» **Task to complete**:
Once the line holding "mpetties*keybase.io" is found in the listing below, write it out and each later line exactly, up to and including the one holding "Timothy Coleman".
───
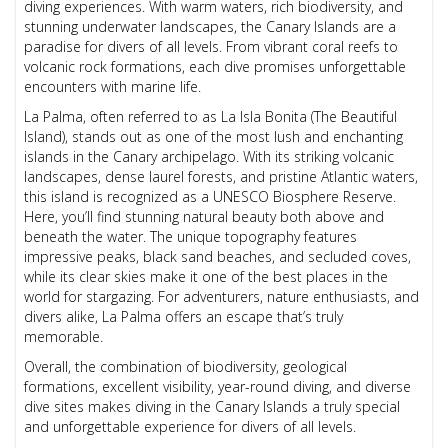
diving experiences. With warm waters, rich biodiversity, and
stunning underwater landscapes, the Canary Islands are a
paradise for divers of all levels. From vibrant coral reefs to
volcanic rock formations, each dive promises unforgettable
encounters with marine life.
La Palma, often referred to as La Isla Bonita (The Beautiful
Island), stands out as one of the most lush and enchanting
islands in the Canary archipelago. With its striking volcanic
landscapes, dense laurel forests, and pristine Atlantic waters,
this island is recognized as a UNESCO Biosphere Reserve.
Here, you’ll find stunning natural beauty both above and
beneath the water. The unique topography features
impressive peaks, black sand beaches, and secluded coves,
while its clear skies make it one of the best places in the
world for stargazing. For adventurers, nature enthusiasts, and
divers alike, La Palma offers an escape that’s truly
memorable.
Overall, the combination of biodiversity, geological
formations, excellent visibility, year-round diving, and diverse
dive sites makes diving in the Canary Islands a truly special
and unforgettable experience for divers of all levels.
───
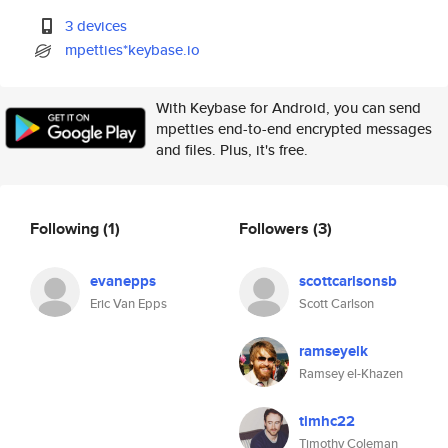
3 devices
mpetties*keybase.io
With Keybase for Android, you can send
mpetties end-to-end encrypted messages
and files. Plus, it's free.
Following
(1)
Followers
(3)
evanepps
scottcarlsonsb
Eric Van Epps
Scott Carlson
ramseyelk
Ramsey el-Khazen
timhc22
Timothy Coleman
───
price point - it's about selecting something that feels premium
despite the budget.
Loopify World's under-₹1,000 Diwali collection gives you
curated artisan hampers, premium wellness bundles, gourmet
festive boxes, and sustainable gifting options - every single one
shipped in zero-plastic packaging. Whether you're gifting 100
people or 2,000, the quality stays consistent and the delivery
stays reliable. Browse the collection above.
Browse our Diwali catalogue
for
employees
───
» **The answer**:
mpetties*keybase.io
With Keybase for Android, you can send
mpetties end-to-end encrypted messages
and files. Plus, it's free.
Following
(1)
Followers
(3)
evanepps
scottcarlsonsb
Eric Van Epps
Scott Carlson
ramseyelk
Ramsey el-Khazen
timhc22
Timothy Coleman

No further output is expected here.